Well I'll tell you little boy. It's because we're on hole 14, and it's time for me to open up a can of whup-ass.

Shank. "OHHHH YEAHH!!"

That's right. I know you're excited too, Mrs. Cock.


Whatever. So there we were, on hole 14. We were on the green, and the father threw me his ball to clean. I was so excited I could barely contain myself. After cleaning his ball, I switched it with one of the spare balls I had in my bib. Then the moment of truth arrived. He motioned to me for his ball as he was walking past the low side of the green next to the water. I carefully threw the ball just out of his reach and a little harder than usual to try and make sure the ball slipped just past his fingers. It worked perfectly. He reached out, clumsily tried to catch the ball, the ball hit the green, took a couple hops and bounced into the water hazard.

For a moment, the foursome was silent. Orgasms ceased, dreams of football were squashed and the old man jokes stopped. Dr. Dick took a long drag off of his cigar and stared at me. The father turned to me, horrified.

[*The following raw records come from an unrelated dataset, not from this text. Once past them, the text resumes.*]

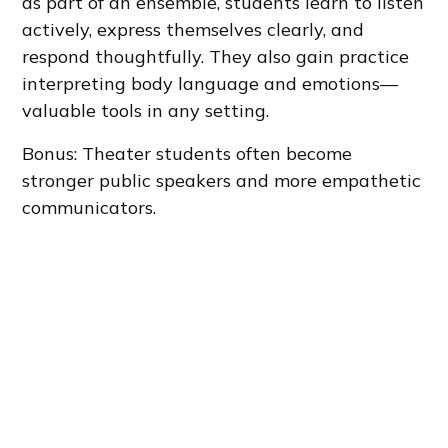
as part of an ensemble, students learn to listen
actively, express themselves clearly, and
respond thoughtfully. They also gain practice
interpreting body language and emotions—
valuable tools in any setting.
Bonus: Theater students often become
stronger public speakers and more empathetic
communicators.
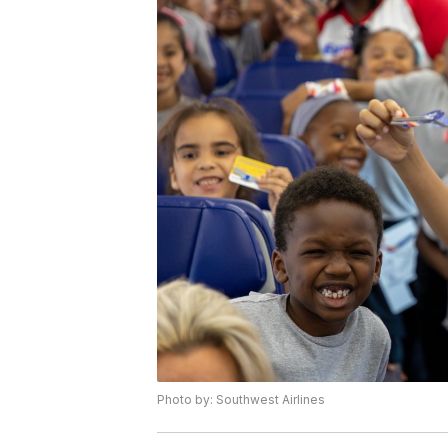
Photo by: Southwest Airlines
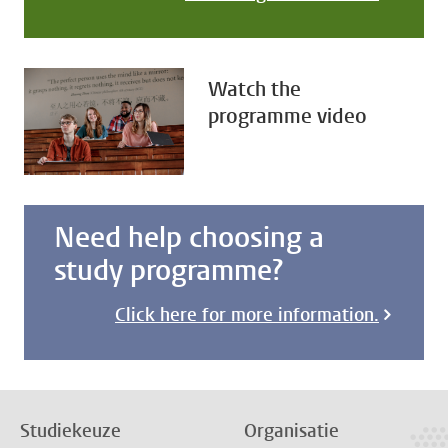
Watch the
programme video
Need help choosing a
study programme?
Click here for more information.
Studiekeuze
Organisatie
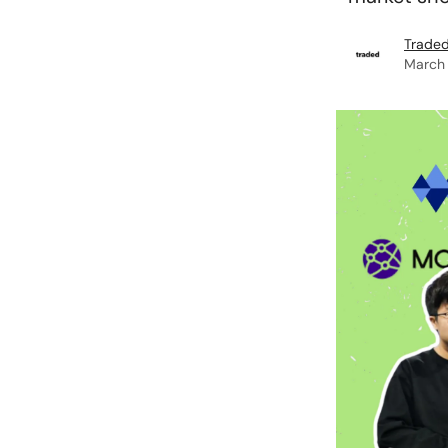
Traded
March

"I...I How did that happen?"

"Well dad, I guess you just need to learn to catch."

"Damn ball. Crap."

Then they all turned to me. I saw my moment finally arrive. I pulled his ball out of my bib and handed it to him.

"Just kidding. Here you go."

Instantaneous laughter. The other caddie chimed in.

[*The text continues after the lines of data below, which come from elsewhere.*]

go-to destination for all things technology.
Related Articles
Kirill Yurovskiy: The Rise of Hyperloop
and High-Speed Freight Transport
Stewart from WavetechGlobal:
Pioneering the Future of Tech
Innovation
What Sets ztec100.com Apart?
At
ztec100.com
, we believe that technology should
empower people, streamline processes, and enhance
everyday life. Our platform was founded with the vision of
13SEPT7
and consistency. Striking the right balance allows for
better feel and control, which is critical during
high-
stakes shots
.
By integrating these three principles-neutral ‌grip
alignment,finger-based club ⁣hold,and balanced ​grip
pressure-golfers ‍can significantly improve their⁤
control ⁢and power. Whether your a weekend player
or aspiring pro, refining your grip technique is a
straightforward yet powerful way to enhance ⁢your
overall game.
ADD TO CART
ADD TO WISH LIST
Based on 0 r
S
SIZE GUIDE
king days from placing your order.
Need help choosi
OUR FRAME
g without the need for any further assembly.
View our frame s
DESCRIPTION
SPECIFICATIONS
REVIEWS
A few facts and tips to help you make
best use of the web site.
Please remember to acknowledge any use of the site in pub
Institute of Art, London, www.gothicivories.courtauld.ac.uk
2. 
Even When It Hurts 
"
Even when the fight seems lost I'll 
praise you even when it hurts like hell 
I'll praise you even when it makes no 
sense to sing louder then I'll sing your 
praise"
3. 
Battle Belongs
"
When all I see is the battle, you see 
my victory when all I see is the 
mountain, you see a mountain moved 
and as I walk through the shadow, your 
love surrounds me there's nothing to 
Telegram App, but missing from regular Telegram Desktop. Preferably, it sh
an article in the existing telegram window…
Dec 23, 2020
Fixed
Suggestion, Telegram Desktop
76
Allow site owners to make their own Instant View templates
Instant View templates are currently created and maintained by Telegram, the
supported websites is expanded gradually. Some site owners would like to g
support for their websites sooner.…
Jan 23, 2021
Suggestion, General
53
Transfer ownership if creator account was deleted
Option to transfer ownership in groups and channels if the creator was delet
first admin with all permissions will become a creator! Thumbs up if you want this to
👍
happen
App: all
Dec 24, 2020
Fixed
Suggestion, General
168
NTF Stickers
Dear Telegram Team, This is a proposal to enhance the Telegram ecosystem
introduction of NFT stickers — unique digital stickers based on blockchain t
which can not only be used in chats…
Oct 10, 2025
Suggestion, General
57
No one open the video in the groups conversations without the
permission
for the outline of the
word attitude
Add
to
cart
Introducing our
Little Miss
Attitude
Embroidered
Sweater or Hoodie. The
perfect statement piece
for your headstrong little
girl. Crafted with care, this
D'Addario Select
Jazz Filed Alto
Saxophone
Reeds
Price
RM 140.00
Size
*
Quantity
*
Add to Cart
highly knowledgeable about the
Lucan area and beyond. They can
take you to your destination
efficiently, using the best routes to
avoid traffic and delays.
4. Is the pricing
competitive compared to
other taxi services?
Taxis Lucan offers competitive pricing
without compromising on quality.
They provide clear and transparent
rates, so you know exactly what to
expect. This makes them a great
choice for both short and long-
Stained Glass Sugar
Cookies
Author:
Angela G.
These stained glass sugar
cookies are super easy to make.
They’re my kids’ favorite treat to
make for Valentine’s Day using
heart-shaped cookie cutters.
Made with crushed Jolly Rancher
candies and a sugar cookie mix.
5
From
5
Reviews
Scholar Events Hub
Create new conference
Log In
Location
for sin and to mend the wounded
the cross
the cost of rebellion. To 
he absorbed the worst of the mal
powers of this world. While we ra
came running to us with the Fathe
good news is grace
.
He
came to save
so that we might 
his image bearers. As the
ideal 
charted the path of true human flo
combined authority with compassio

"I was gonna say...what kind of dumb-fuck caddie are you?"

About as dumb as they come. I can't wait to do it again.


English Dave said...

Man, you were treading a fine line there. If I thought you had thrown one of my balls in a lake, I would have been tempted to kick you in the nuts.

But I would have sent you in to get it back, like Ian Poulter did at Sawgrass, in amongst the crocodiles, sea serpents and unimaginable nasties. Hey, a ball's a ball!

Anonymous said...

Good one. It's hard to find people who can take a joke, especially if it's on them.

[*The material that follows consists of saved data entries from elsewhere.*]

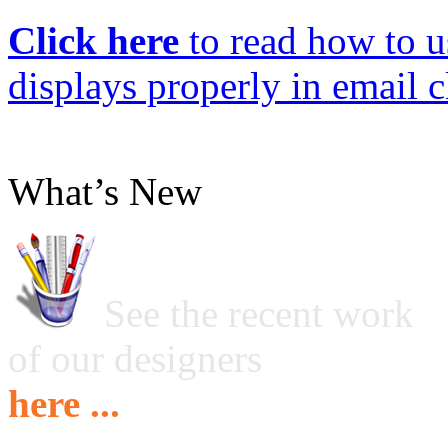
Click here
to read how to us
displays properly in email c
What’s New
See the recent work
of our designers
here ...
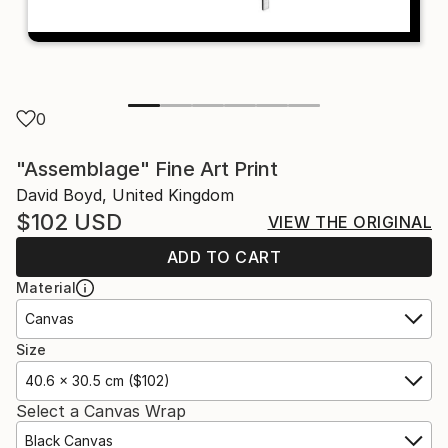
0
"Assemblage" Fine Art Print
David Boyd, United Kingdom
$102
USD
VIEW THE ORIGINAL
ADD TO CART
Material
Canvas
Size
40.6 x 30.5 cm ($102)
Select a Canvas Wrap
Black Canvas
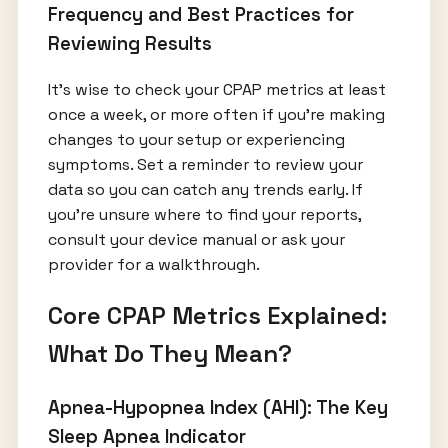
Frequency and Best Practices for
Reviewing Results
It’s wise to check your CPAP metrics at least
once a week, or more often if you’re making
changes to your setup or experiencing
symptoms. Set a reminder to review your
data so you can catch any trends early. If
you're unsure where to find your reports,
consult your device manual or ask your
provider for a walkthrough.
Core CPAP Metrics Explained:
What Do They Mean?
Apnea-Hypopnea Index (AHI): The Key
Sleep Apnea Indicator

Here's a great one, although you have to be with the right people. Last winter, a buddy of mine slipped a remote controlled fart (noise) machine in his windshirt. We were playing in a two man scramble with two guys we'd never met.

Every time he bent over to pick his ball out of the hole, I'd hit the button and a monsterous air biscuit would be released. Our playing partners were too polite to say anything. He just acted like nothing happened.

This went on for four or five holes before they finally lost it and cracked up. They kept talking about it for the rest of the day.